Les enfants incestueux sont assez rares au Bénin, précise le rapport. Les cas enregistrés passent sous l'autorité du chef de la famille élargie. Certaines tribus comme les Batonus abandonnent ces enfants. S'agissant de l'administration de la justice pour mineurs, le rapport indique qu'un mineur de 13 ans reconnu délinquant échappe à toute sanction pénale et n'est soumis qu'à des mesures d'assistance éducative. Le mineur de plus de 13 ans peut être condamné, en cas de récidive, à une peine n'excédant pas la moitié de celle à laquelle il aurait pu être condamné s'il avait eu plus de 18 ans révolus. Il existe actuellement des dispositions qui prévoient l'interdiction de séjour du mineur pendant 5 à 10 ans. Il convient de préciser que des mesures sont envisagées pour abolir ces dispositions non conformes à l'esprit de la Convention, précise le rapport. Le rapport souligne par ailleurs qu'une étude a permis de constater qu'un nombre important d'enfants non scolarisés (surtout des filles) issus des zones rurales que l'on appelle des vidomégons sont placés auprès de certaines familles pour y effectuer des travaux domestiques. Il y en aurait environ 100000 dans le pays, dont 92% ont moins de 14 ans et 85% sont des filles. Soixante-cinq pour cent des ménages enregistrés à Cotonou et Porto Novo ont un vidomégon, précise le rapport.

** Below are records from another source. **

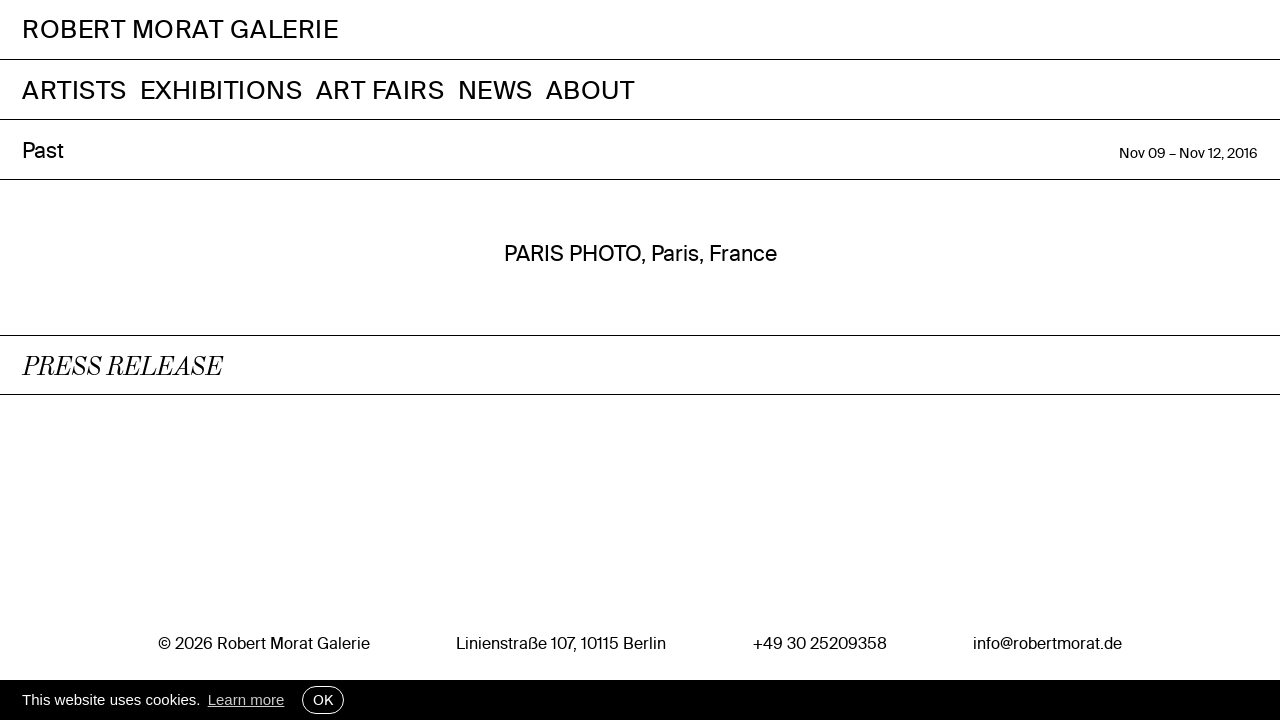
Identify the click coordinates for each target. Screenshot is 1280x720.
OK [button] (323, 700)
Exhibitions (221, 89)
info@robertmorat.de (1047, 643)
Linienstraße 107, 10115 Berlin (561, 643)
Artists (74, 89)
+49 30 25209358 (820, 643)
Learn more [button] (246, 699)
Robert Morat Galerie (180, 29)
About (590, 89)
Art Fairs (380, 89)
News (495, 89)
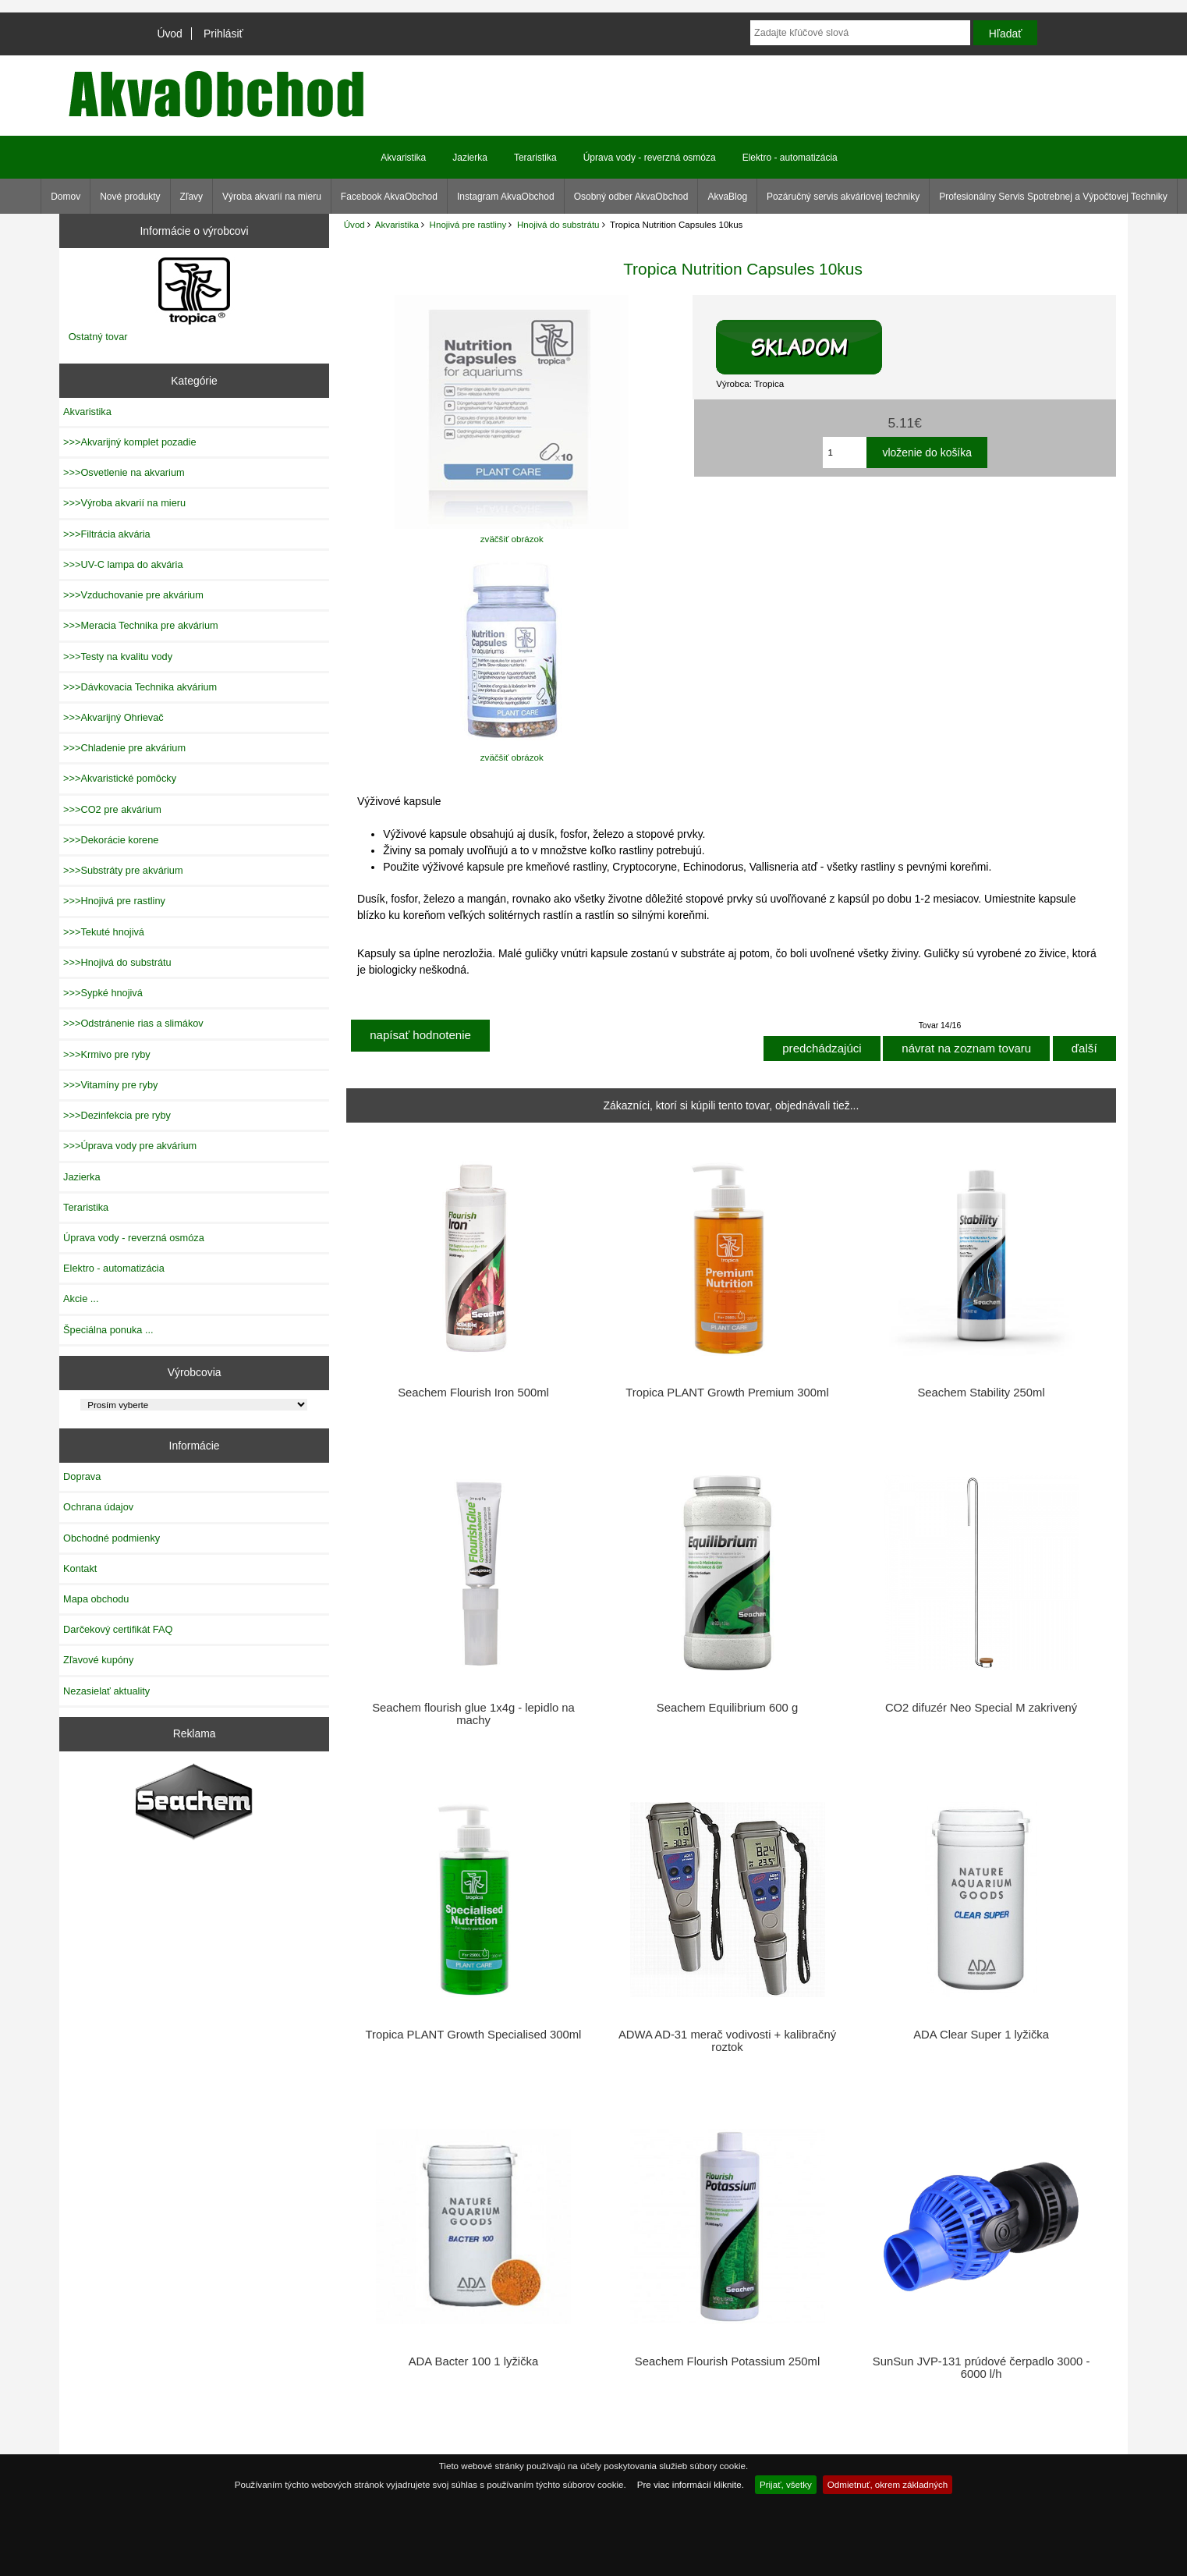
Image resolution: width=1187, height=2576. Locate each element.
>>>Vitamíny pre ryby (110, 1085)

Examen du rapport du Bénin

Certains membres du Comité ayant relevé l'incohérence qui existe entre la loi et les coutumes voire entre les coutumes elles-mêmes, la délégation a expliqué que les juges ne recourent au «Coutumier du Dahomey», adopté en 1931, que lorsqu'il n'existe aucune loi nationale dans le domaine concerné. Dans toutes les sous-préfectures, a poursuivi la délégation, existent des tribunaux de conciliation qui permettent aux justiciables de disposer d'un tribunal non loin de chez eux. Les tribunaux de conciliation peuvent statuer sur toutes les questions relatives, par exemple, au mariage, au divorce ou à la terre. Ces tribunaux se basent sur les coutumes existantes dans les régions relevant de leur juridiction, a souligné la délégation. Dès que le projet de loi sur le code des personnes et de la famille aura été adopté, le «Coutumier du Dahomey» sera abrogé, a indiqué M.Gnonlonfoun. Le «Coutumier» est aujourd'hui dépassé, a-t-il dit.

La délégation a assuré que le Gouvernement n'a pas l'intention de placer les chefs traditionnels au centre d'une action durable en faveur de l'enfance. En revanche, les chefs religieux sont très utiles et actifs, notamment en ce qui concerne la gestion de centres s'occupant d'enfants.

Certains experts ayant regretté que le pays ne dispose pas d'un médiateur indépendant, la délégation a affirmé que ce n'est pas dans la tradition du Bénin d'avoir un médiateur indépendant du gouvernement. Un tel médiateur pourrait en effet se sentir omnipotent, a-t-elle souligné. En revanche, l'Assemblée nationale peut mettre sur pied des commissions permanentes.

Interrogée sur le rôle et le fonctionnement des organisations non gouvernementales, la délégation a affirmé que le gouvernement ne finance pas les organisations non gouvernementales elles-mêmes mais plutôt certaines actions spécifiques qu'elles entreprennent, notamment dans le cadre de la Journée des enfants béninois, le 23 décembre de chaque année.

Des préoccupations ayant été exprimées au sujet de la discrimination dont souffrent les filles en ce qui concerne l'âge minimum du mariage, la délégation a souligné qu'il ne sert à rien d'adopter des lois qui ne seront pas appliquées et qu'il est préférable de tenir compte des conditions socio-économiques propres à chaque pays lorsque l'on aborde ce type de question. C'est pourquoi le Bénin a décidé de maintenir une différence entre l'âge minimum du mariage pour les filles, qui est fixé à 16 ans, et celui des garçons, fixé à 18 ans.

Plusieurs membres du Comité ont souhaité connaître les mesures prises pour empêcher l'infanticide pratiqué dans les zones rurales à l'encontre des enfants nés avec des handicaps divers. Une experte s'est également enquise des mesures prises pour informer les populations des risques liés aux mutilations génitales féminines.